Ever more attention is being paid to the role of hypoxia and hypoxia-inducible signaling pathways in the physiology of the intestine and its disorders. The normal microenvironment of the intestinal epithelium is physiologically hypoxic; additional tissue hypoxia is a sign of active inflammation [10]. The integrity of the epithelial cell lining is key to the normal intestinal function [2]. But even in the absence of visible damage to the epithelial monolayer, there still could be a risk of infection due to transcytosis, e.g. the intracellular transport of vesicles containing bacteria [7, 28]. Our study demonstrates that lectin transcytosis is significantly stimulated in the intact enterocyte monolayer under hypoxic conditions. Comparative transcriptome analysis revealed changes in the expression of genes involved in the intracellular transport of vesicles in the cells cultured in a hypoxic environment. A significant drop in the expression of APOB (one of such genes) was subsequently confirmed by the proteomic analysis. Notably, the apoB protein is the key regulator of lipid and cholesterol metabolism in enterocytes [29, 30]. Found predominantly in the endoplasmic reticulum, apoB facilitates the packaging of lipids and cholesterol adsorbed from the apical lipid domain into prechylomicrons (apoB-containing particles). As these particles are transported inside membrane vesicles to the Golgi apparatus, they mature into chylomicrons and are then secreted from the basolateral enterocyte domain via exocytosis. In a healthy intestinal enterocyte, apoB-containing particles are formed and secreted continuously [29]. Perhaps, the observed significant decrease in apoB expression can activate compensatory mechanisms underlying the secretion of adsorbed and accumulated lipids and cholesterol; one of such possible mechanisms is transcytosis. Importantly, lipids and cholesterol accumulated in the cell are building blocks for cell membranes. Altogether, this might affect membrane transport in enterocytes.
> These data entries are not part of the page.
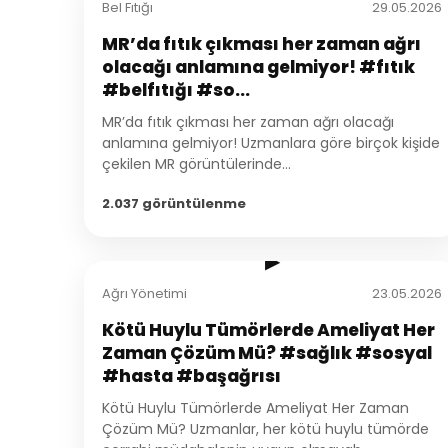
Bel Fıtığı
29.05.2026
MR’da fıtık çıkması her zaman ağrı
olacağı anlamına gelmiyor! #fıtık
#belfıtığı #so...
MR’da fıtık çıkması her zaman ağrı olacağı
anlamına gelmiyor! Uzmanlara göre birçok kişide
çekilen MR görüntülerinde...
2.037 görüntülenme
2:45
▶
Ağrı Yönetimi
23.05.2026
Kötü Huylu Tümörlerde Ameliyat Her
Zaman Çözüm Mü? #sağlık #sosyal
#hasta #başağrısı
Kötü Huylu Tümörlerde Ameliyat Her Zaman
Çözüm Mü? Uzmanlar, her kötü huylu tümörde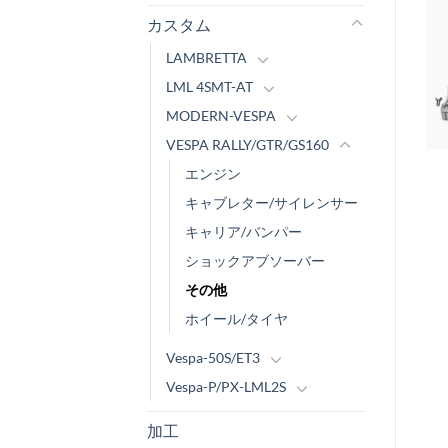
カスタム
LAMBRETTA
LML 4SMT-AT
MODERN-VESPA
VESPA RALLY/GTR/GS160
エンジン
キャブレター/サイレンサー
キャリア/バンパー
ショックアブソーバー
その他
ホイール/タイヤ
Vespa-50S/ET3
Vespa-P/PX-LML2S
加工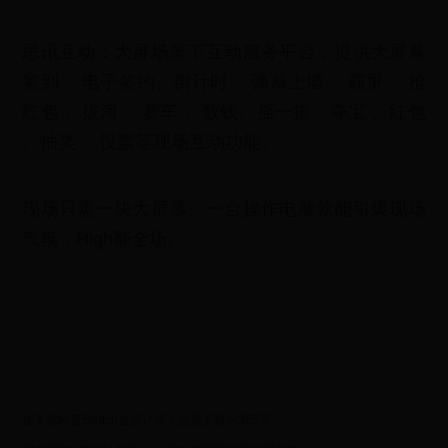
思讯互动：大屏场景下互动服务平台；提供大屏幕
签到 、电子签约、倒计时 、弹幕上墙 、霸屏 、抢
红包 、拔河 、赛车 、数钱、摇一摇、夺宝 、红包
、抽奖 、投票等现场互动功能。
现场只需一块大屏幕、一台操作电脑就能引爆现场
气氛，High翻全场。
任天堂科普Switch会员计算！会员天数为365天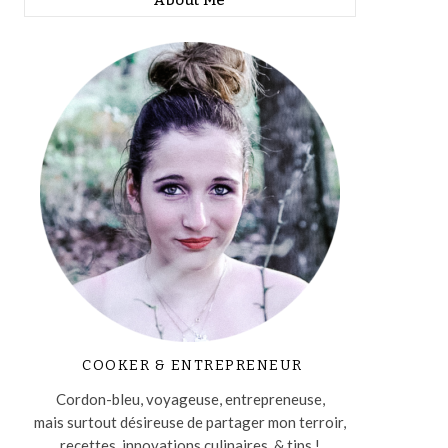
About Me
COOKER & ENTREPRENEUR
Cordon-bleu, voyageuse, entrepreneuse,
mais surtout désireuse de partager mon terroir,
recettes, innovations culinaires, & tips !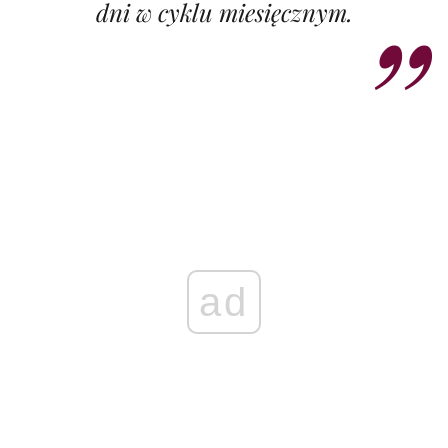
dni w cyklu miesięcznym.
ad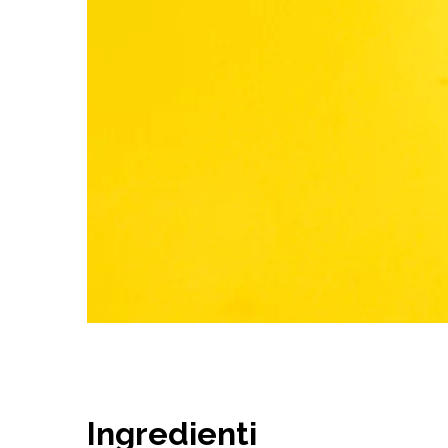
Ingredienti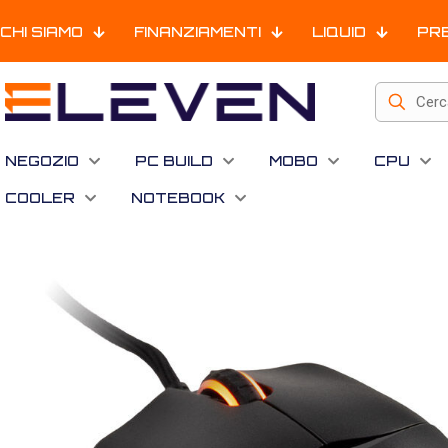
CHI SIAMO
FINANZIAMENTI
LIQUID
PR
NEGOZIO
PC BUILD
MOBO
CPU
COOLER
NOTEBOOK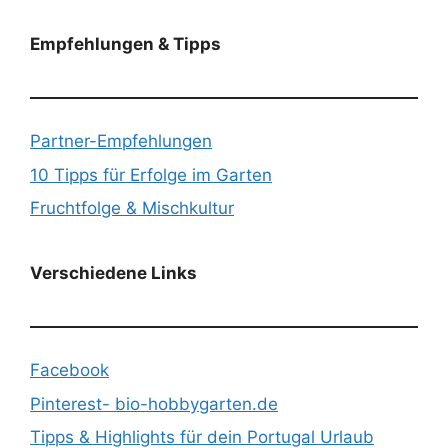
Empfehlungen & Tipps
Partner-Empfehlungen
10 Tipps für Erfolge im Garten
Fruchtfolge & Mischkultur
Verschiedene Links
Facebook
Pinterest- bio-hobbygarten.de
Tipps & Highlights für dein Portugal Urlaub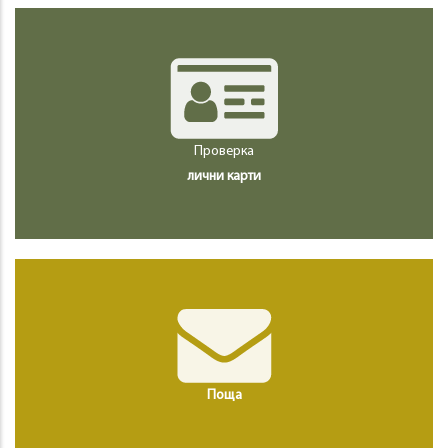
Проверка
лични карти
Поща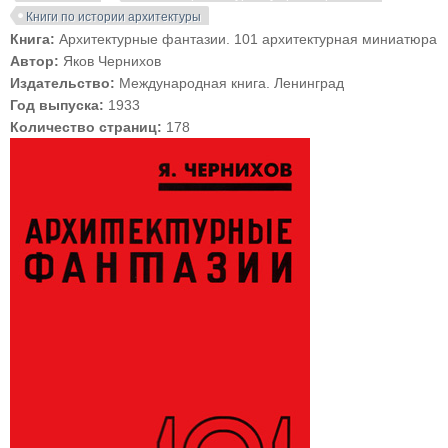
Книги по истории архитектуры
Книга:
Архитектурные фантазии. 101 архитектурная миниатюра
Автор:
Яков Чернихов
Издательство:
Международная книга. Ленинград
Год выпуска:
1933
Количество страниц:
178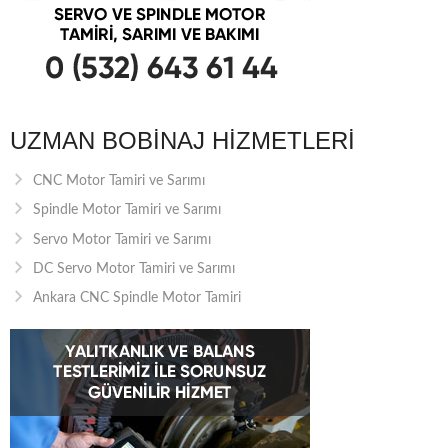
UZMAN BOBINAJ HIZMETLERI
CNC Motor Tamiri ve Sarımı
Spindle Motor Tamiri ve Sarımı
Servo Motor Tamiri ve Sarımı
DC Servo Motor Tamiri ve Sarımı
Ankara CNC Spindle Motor Tamiri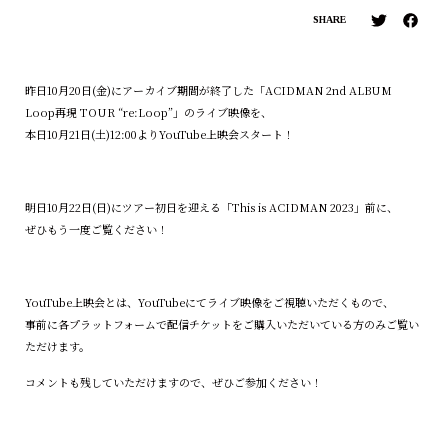
SHARE
昨日10月20日(金)にアーカイブ期間が終了した「ACIDMAN 2nd ALBUM
Loop再現 TOUR “re:Loop”」のライブ映像を、
本日10月21日(土)12:00よりYouTube上映会スタート！
明日10月22日(日)にツアー初日を迎える「This is ACIDMAN 2023」前に、
ぜひもう一度ご覧ください！
YouTube上映会とは、YouTubeにてライブ映像をご視聴いただくもので、
事前に各プラットフォームで配信チケットをご購入いただいている方のみご覧い
ただけます。
コメントも残していただけますので、ぜひご参加ください！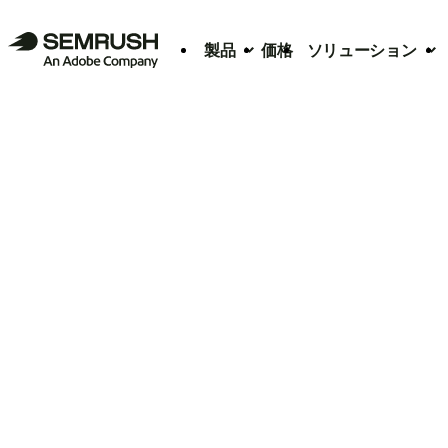
製品
価格
ソリューション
In order to elucidate the mechanism regulating the observed changes, we analyzed miRNA expression profiles. Interestingly, 7 of 16 miRNAs there were found to be differentially expressed in response to hypoxia, were regulators of differentially expressed genes involved in intracellular vesicle transport. Besides, the direction of miRNA expression changes anticorrelated with changes in the expression of the corresponding mRNA-targets. Our findings suggest that enterocyte properties could be altered via a miRNA-dependent mechanism under hypoxic conditions.

CONCLUSION

Using the human intestinal enterocyte model, we demonstrated that hypoxia stimulates transcytosis. This process is accompanied by changes in the expression of genes involved in intracellular vesicle transport. We found that hypoxia is associated with a decrease in the expression of the apoB protein, the key regulator of lipid metabolism at both mRNA and protein levels. The regulatory mechanism underlying changes of cell properties might involve regulation of gene expression by microRNA. Further research into the links between lipid metabolism and transcytosis would help in designing drugs for reducing the risk of intestinal infection promoted by inflammation.